My first thought is to put a break in the y-axis (say from 10 to 90), displaying only values from 0 to 10 and then from 10 to 90. That could allow me to see better the outliers while still displaying the 98% value of the first bin. However, I do not manage to put that into practice.   
You can find below the histogram as it looks now.

 A: Discussion of scale breaks in Stata is an easy search in Stata or Google away at say this FAQ. You are, or should be, expected to try such searches yourself. 
The executive summary is that Stata is unwilling to support scale breaks directly.
Scale breaks were common when graphs were drawn by hand (those of a certain age still remember that phase well), but are much less often supported by software, for a mix of reasons.  One good reason is that it is much easier with software to use nonlinear scales on either or both axes of a plot. 
Now that the question has been migrated to CV, the bigger deal is what to do statistically with such a distribution.
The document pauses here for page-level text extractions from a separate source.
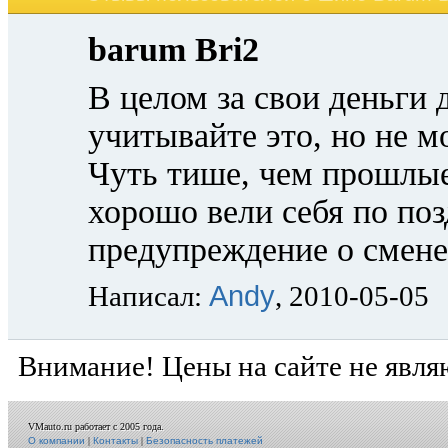
barum Bri2
В целом за свои деньги 
учитывайте это, но не м
Чуть тише, чем прошлые
хорошо вели себя по по
предупреждение о смене
Andy
Написал:
, 2010-05-05
Внимание! Цены на сайте не явля
VMauto.ru работает с 2005 года.
О компании
|
Контакты
|
Безопасность платежей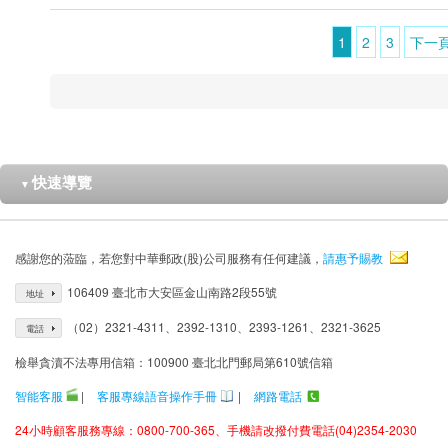
1
2
3
下一
快速導覽
▼
感謝您的蒞臨，若您對中華郵政(股)公司服務有任何建議，
請惠予賜教
106409 臺北市大安區金山南路2段55號
地址
（02）2321-4311、2392-1310、2393-1261、2321-3625
電話
檢舉貪瀆不法專用信箱：100900 臺北北門郵局第610號信箱
智能客服
|
客服專線語音操作手冊
|
網路電話
24小時顧客服務專線：0800-700-365、手機請改撥付費電話(04)2354-2030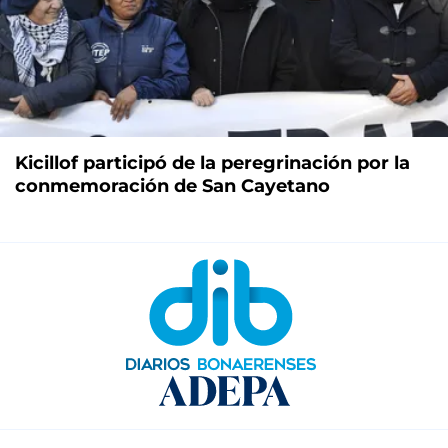
Kicillof participó de la peregrinación por la
conmemoración de San Cayetano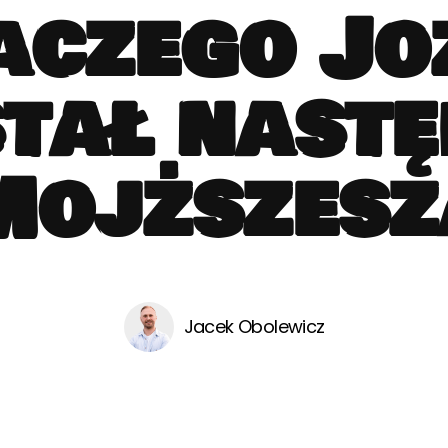
aczego Jo
tał nast
Mojższesz
Jacek Obolewicz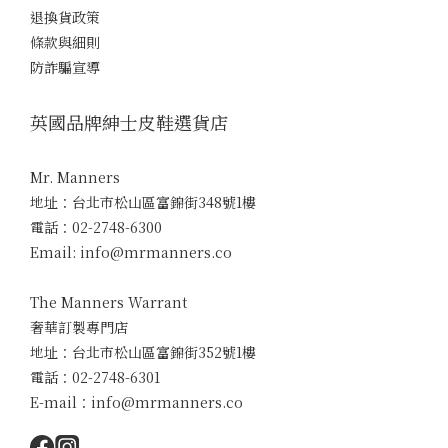
退換貨政策
條款與細則
防詐騙宣導
英國品牌紳士皮鞋選貨店
Mr. Manners
地址：台北市松山區富錦街348號1樓
電話：02-2748-6300
Email: info@mrmanners.co
The Manners Warrant
奢華訂製專門店
地址：台北市松山區富錦街352號1樓
電話：02-2748-6301
E-mail：info@mrmanners.co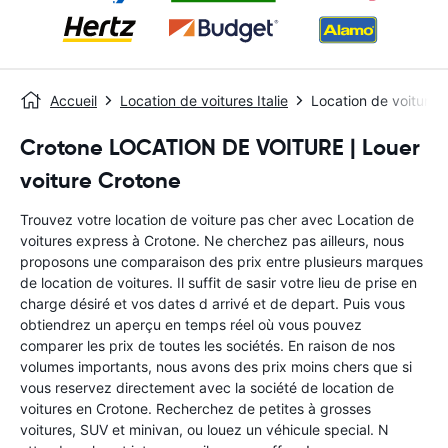
Accueil
Location de voitures Italie
Location de voitures
Crotone LOCATION DE VOITURE | Louer
voiture Crotone
Trouvez votre location de voiture pas cher avec Location de
voitures express à Crotone. Ne cherchez pas ailleurs, nous
proposons une comparaison des prix entre plusieurs marques
de location de voitures. Il suffit de sasir votre lieu de prise en
charge désiré et vos dates d arrivé et de depart. Puis vous
obtiendrez un aperçu en temps réel où vous pouvez
comparer les prix de toutes les sociétés. En raison de nos
volumes importants, nous avons des prix moins chers que si
vous reservez directement avec la société de location de
voitures en Crotone. Recherchez de petites à grosses
voitures, SUV et minivan, ou louez un véhicule special. N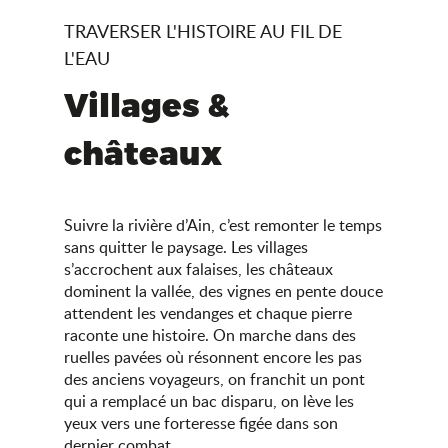
TRAVERSER L'HISTOIRE AU FIL DE
L'EAU
Villages &
châteaux
Suivre la rivière d’Ain, c’est remonter le temps
sans quitter le paysage. Les villages
s’accrochent aux falaises, les châteaux
dominent la vallée, des vignes en pente douce
attendent les vendanges et chaque pierre
raconte une histoire. On marche dans des
ruelles pavées où résonnent encore les pas
des anciens voyageurs, on franchit un pont
qui a remplacé un bac disparu, on lève les
yeux vers une forteresse figée dans son
dernier combat.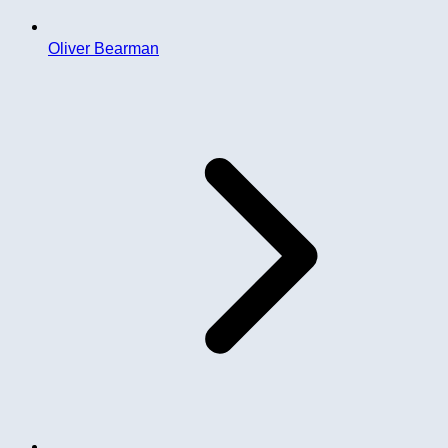
Oliver Bearman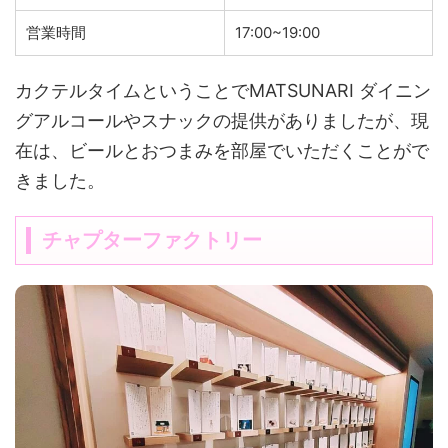
営業時間
17:00~19:00
カクテルタイムということでMATSUNARI ダイニン
グアルコールやスナックの提供がありましたが、現
在は、ビールとおつまみを部屋でいただくことがで
きました。
チャプターファクトリー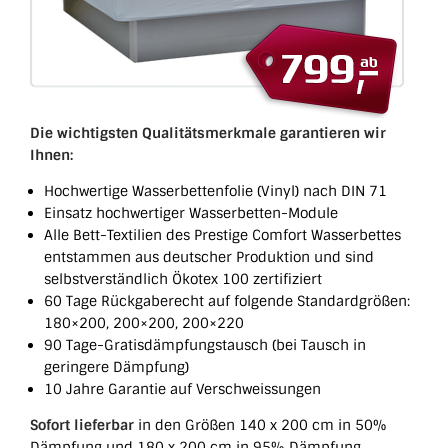
Die wichtigsten Qualitätsmerkmale garantieren wir
Ihnen:
Hochwertige Wasserbettenfolie (Vinyl) nach DIN 71
Einsatz hochwertiger Wasserbetten-Module
Alle Bett-Textilien des Prestige Comfort Wasserbettes
entstammen aus deutscher Produktion und sind
selbstverständlich Ökotex 100 zertifiziert
60 Tage Rückgaberecht auf folgende Standardgrößen:
180×200, 200×200, 200×220
90 Tage-Gratisdämpfungstausch (bei Tausch in
geringere Dämpfung)
10 Jahre Garantie auf Verschweissungen
Sofort lieferbar
in den Größen 140 x 200 cm in 50%
Dämpfung und 180 x 200 cm in 95% Dämpfung.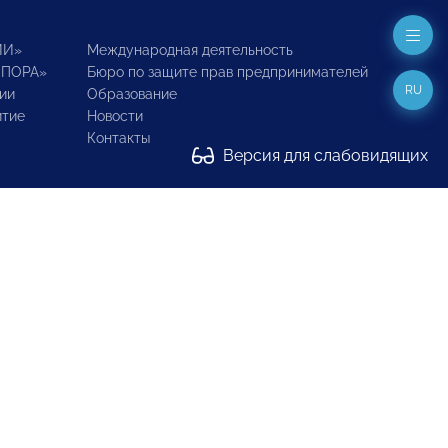
ИИ»
Международная деятельность
ОПОРА»
Бюро по защите прав предпринимателей
RU
ии
Образование
итие
Новости
Контакты
Версия для слабовидящих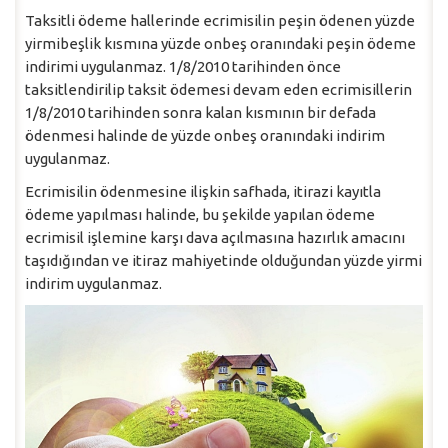
Taksitli ödeme hallerinde ecrimisilin peşin ödenen yüzde
yirmibeşlik kısmına yüzde onbeş oranındaki peşin ödeme
indirimi uygulanmaz. 1/8/2010 tarihinden önce
taksitlendirilip taksit ödemesi devam eden ecrimisillerin
1/8/2010 tarihinden sonra kalan kısmının bir defada
ödenmesi halinde de yüzde onbeş oranındaki indirim
uygulanmaz.
Ecrimisilin ödenmesine ilişkin safhada, itirazi kayıtla
ödeme yapılması halinde, bu şekilde yapılan ödeme
ecrimisil işlemine karşı dava açılmasına hazırlık amacını
taşıdığından ve itiraz mahiyetinde olduğundan yüzde yirmi
indirim uygulanmaz.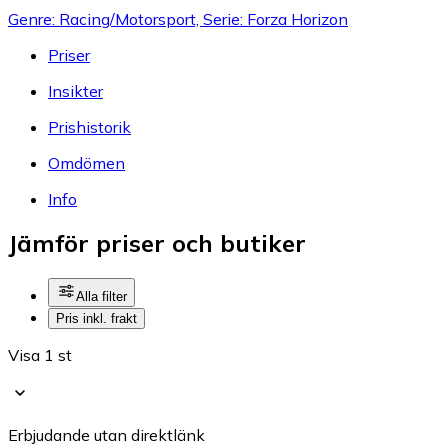
Genre: Racing/Motorsport, Serie: Forza Horizon
Priser
Insikter
Prishistorik
Omdömen
Info
Jämför priser och butiker
Alla filter
Pris inkl. frakt
Visa 1 st
Erbjudande utan direktlänk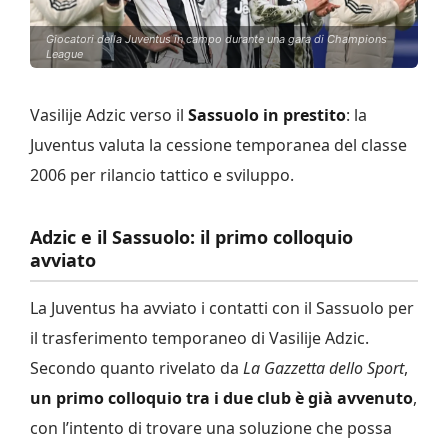
Giocatori della Juventus in campo durante una gara di Champions
League
Vasilije Adzic verso il
Sassuolo in prestito
: la
Juventus valuta la cessione temporanea del classe
2006 per rilancio tattico e sviluppo.
Adzic e il Sassuolo: il primo colloquio
avviato
La Juventus ha avviato i contatti con il Sassuolo per
il trasferimento temporaneo di Vasilije Adzic.
Secondo quanto rivelato da
La Gazzetta dello Sport
,
un primo colloquio tra i due club è già avvenuto
,
con l’intento di trovare una soluzione che possa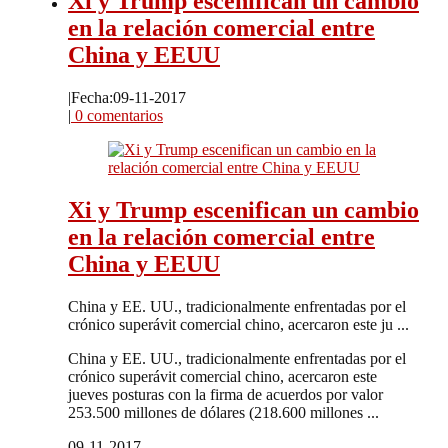
Xi y Trump escenifican un cambio
en la relación comercial entre
China y EEUU
|
Fecha:09-11-2017
|
0 comentarios
Xi y Trump escenifican un cambio
en la relación comercial entre
China y EEUU
China y EE. UU., tradicionalmente enfrentadas por el
crónico superávit comercial chino, acercaron este ju ...
China y EE. UU., tradicionalmente enfrentadas por el
crónico superávit comercial chino, acercaron este
jueves posturas con la firma de acuerdos por valor
253.500 millones de dólares (218.600 millones ...
09-11-2017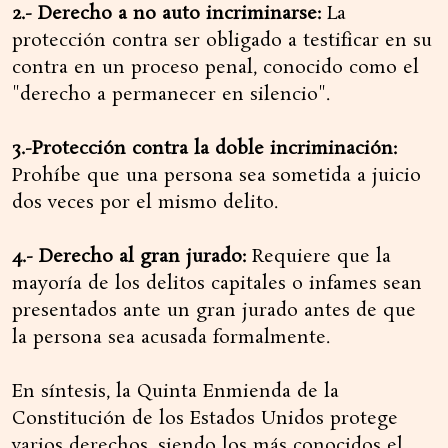
2.- Derecho a no auto incriminarse:
La
protección contra ser obligado a testificar en su
contra en un proceso penal, conocido como el
"derecho a permanecer en silencio".
3.-Protección contra la doble incriminación:
Prohíbe que una persona sea sometida a juicio
dos veces por el mismo delito.
4.- Derecho al gran jurado:
Requiere que la
mayoría de los delitos capitales o infames sean
presentados ante un gran jurado antes de que
la persona sea acusada formalmente.
En síntesis, la Quinta Enmienda de la
Constitución de los Estados Unidos protege
varios derechos, siendo los más conocidos el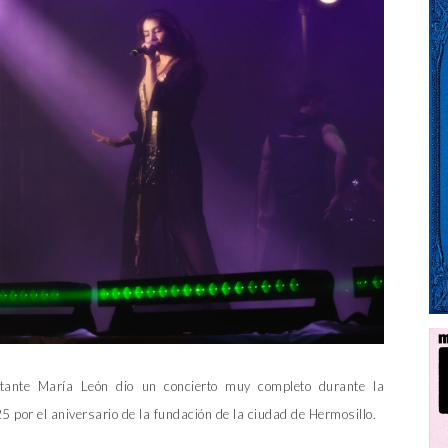
ntante María León dio un concierto muy completo durante la
5 por el aniversario de la fundación de la ciudad de Hermosillo.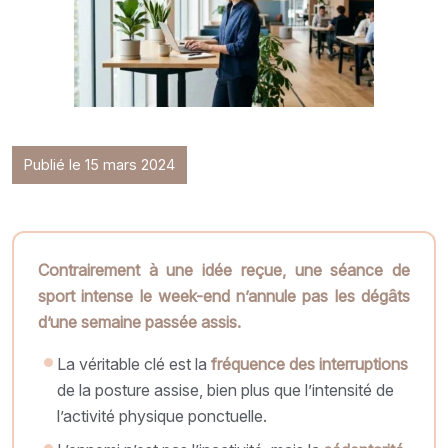
Publié le 15 mars 2024
Contrairement à une idée reçue, une séance de
sport intense le week-end n’annule pas les dégâts
d’une semaine passée assis.
La véritable clé est la
fréquence des interruptions
de la posture assise, bien plus que l’intensité de
l’activité physique ponctuelle.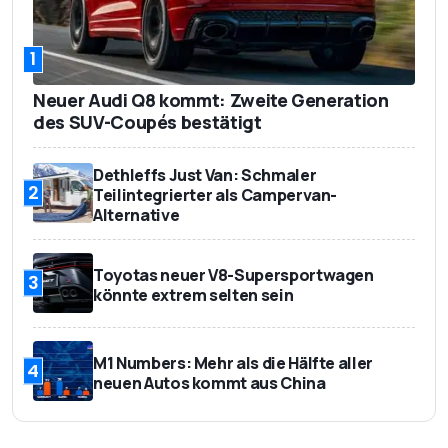
1
Neuer Audi Q8 kommt: Zweite Generation
des SUV-Coupés bestätigt
Dethleffs Just Van: Schmaler
2
Teilintegrierter als Campervan-
Alternative
Toyotas neuer V8-Supersportwagen
3
könnte extrem selten sein
M1 Numbers: Mehr als die Hälfte aller
4
neuen Autos kommt aus China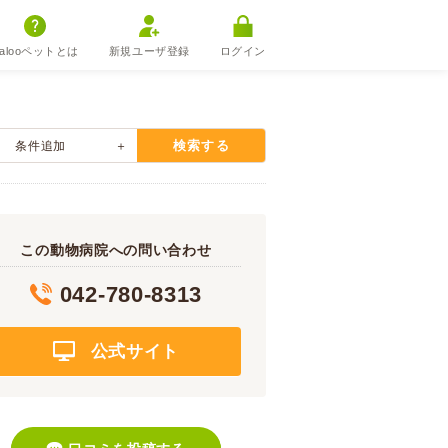
alooペットとは
新規ユーザ登録
ログイン
検索する
条件追加
この動物病院への問い合わせ
042-780-8313
公式サイト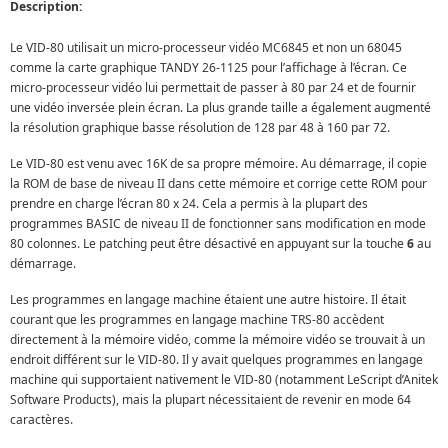
Description:
Le VID-80 utilisait un micro-processeur vidéo MC6845 et non un 68045
comme la carte graphique TANDY 26-1125 pour l’affichage à l’écran. Ce
micro-processeur vidéo lui permettait de passer à 80 par 24 et de fournir
une vidéo inversée plein écran. La plus grande taille a également augmenté
la résolution graphique basse résolution de 128 par 48 à 160 par 72.
Le VID-80 est venu avec 16K de sa propre mémoire. Au démarrage, il copie
la ROM de base de niveau II dans cette mémoire et corrige cette ROM pour
prendre en charge l’écran 80 x 24. Cela a permis à la plupart des
programmes BASIC de niveau II de fonctionner sans modification en mode
80 colonnes. Le patching peut être désactivé en appuyant sur la touche
6
au
démarrage.
Les programmes en langage machine étaient une autre histoire. Il était
courant que les programmes en langage machine TRS-80 accèdent
directement à la mémoire vidéo, comme la mémoire vidéo se trouvait à un
endroit différent sur le VID-80. Il y avait quelques programmes en langage
machine qui supportaient nativement le VID-80 (notamment LeScript d’Anitek
Software Products), mais la plupart nécessitaient de revenir en mode 64
caractères.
A little experimentation shows that such distributions are not pathological. Lognormal distributions with moderate spread could easily produce broadly similar histograms. 
You have many possible alternatives, including 


*

*Transformation of your variable, which isn't explained, but may well be a distance that must be positive. 

*Kernel density estimation for your variable, or preferably a transformation of it. The estimated density will be positive over interesting ranges and can itself be shown on logarithmic scale. 

*In Stata you can use a spikeplot using square root scale. It's easy to make such plots look like histograms.